──────── MATERIAL FOR THIS EXERCISE

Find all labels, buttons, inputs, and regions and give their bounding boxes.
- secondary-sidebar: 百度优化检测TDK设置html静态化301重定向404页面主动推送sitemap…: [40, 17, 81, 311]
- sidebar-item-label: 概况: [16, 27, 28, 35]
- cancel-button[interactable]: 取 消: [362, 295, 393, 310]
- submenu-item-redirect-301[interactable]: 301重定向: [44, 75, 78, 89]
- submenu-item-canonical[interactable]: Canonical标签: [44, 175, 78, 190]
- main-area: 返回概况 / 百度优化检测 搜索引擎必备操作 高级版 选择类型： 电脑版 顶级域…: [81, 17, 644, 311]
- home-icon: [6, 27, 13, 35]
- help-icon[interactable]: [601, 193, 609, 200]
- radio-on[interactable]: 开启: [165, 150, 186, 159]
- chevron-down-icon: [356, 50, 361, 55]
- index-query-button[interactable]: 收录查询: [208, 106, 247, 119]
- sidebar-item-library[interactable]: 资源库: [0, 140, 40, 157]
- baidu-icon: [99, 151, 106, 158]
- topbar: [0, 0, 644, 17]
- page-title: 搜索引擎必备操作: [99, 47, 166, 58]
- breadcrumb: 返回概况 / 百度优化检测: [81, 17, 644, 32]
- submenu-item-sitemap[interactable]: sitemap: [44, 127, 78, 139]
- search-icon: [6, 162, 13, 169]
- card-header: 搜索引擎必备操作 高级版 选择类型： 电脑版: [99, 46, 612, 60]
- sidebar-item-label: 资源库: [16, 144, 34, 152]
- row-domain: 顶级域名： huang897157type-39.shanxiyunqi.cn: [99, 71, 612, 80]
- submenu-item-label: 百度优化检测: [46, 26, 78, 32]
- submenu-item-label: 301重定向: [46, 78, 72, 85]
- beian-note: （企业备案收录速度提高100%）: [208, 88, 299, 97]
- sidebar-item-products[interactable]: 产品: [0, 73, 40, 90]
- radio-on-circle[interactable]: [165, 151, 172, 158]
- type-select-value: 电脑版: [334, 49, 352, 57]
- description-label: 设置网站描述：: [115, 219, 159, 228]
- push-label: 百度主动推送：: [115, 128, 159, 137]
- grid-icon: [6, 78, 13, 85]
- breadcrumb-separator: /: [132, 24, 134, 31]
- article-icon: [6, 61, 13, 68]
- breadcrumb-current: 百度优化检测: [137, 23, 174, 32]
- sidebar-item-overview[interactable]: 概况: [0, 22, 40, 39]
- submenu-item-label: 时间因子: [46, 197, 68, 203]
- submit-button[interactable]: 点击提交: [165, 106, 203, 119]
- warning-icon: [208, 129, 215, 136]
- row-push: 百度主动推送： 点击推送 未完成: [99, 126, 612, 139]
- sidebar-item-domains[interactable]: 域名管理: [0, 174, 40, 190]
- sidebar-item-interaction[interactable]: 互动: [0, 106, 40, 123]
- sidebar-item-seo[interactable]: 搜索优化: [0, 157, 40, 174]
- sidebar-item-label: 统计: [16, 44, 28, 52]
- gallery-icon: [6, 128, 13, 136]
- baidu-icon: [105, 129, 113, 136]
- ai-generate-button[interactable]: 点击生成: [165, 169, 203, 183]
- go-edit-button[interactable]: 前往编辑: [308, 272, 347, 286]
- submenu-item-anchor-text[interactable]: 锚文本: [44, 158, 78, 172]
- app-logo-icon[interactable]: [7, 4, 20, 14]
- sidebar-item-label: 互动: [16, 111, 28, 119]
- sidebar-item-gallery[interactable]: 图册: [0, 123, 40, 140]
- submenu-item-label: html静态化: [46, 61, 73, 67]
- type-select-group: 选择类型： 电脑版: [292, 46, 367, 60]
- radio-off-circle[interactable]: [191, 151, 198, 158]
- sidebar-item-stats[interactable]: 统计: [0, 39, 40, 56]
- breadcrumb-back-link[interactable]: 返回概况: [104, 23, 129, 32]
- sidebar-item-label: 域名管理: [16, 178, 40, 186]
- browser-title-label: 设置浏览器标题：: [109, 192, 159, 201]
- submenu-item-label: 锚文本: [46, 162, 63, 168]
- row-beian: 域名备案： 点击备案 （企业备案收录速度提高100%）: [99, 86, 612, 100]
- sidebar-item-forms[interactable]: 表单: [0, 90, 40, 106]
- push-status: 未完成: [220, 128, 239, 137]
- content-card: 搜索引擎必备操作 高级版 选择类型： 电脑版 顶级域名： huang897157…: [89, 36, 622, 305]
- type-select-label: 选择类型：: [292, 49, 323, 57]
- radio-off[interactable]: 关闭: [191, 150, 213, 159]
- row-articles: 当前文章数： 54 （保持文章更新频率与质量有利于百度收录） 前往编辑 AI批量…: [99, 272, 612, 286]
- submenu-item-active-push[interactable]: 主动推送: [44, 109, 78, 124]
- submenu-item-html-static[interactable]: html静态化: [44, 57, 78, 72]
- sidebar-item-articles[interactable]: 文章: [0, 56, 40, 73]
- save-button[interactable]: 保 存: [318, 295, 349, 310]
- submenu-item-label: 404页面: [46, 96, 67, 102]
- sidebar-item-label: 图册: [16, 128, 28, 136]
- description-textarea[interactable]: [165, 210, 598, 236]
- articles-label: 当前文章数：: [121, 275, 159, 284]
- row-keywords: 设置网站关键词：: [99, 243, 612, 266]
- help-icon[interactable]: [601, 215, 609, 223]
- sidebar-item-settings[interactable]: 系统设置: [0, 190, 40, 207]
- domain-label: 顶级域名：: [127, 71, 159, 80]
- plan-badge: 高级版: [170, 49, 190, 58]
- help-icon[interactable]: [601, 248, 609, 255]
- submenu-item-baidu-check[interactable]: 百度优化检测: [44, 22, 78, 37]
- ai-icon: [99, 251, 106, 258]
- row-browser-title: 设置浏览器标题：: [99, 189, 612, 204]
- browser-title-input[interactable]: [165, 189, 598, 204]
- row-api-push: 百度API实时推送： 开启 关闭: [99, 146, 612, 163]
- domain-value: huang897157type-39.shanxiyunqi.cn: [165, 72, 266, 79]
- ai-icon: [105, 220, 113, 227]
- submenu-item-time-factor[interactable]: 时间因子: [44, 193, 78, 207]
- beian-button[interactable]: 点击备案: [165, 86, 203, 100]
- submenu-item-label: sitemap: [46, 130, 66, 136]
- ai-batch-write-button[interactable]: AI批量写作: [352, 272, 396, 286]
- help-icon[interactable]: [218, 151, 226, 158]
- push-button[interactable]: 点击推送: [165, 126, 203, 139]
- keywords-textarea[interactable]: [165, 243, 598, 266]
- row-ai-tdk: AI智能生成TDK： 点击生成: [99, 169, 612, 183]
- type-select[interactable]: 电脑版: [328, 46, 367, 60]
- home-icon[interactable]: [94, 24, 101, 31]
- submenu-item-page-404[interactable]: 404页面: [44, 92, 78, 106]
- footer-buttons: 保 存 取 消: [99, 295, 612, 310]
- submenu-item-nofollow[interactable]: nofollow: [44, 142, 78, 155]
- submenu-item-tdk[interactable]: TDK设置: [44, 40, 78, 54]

────────────────

== WHAT THE TASK REQUIRES ==
Return a copy of each line in the entries that carries the string "textarea".

== EXPECTED ANSWER ==
- description-textarea[interactable]: [165, 210, 598, 236]
- keywords-textarea[interactable]: [165, 243, 598, 266]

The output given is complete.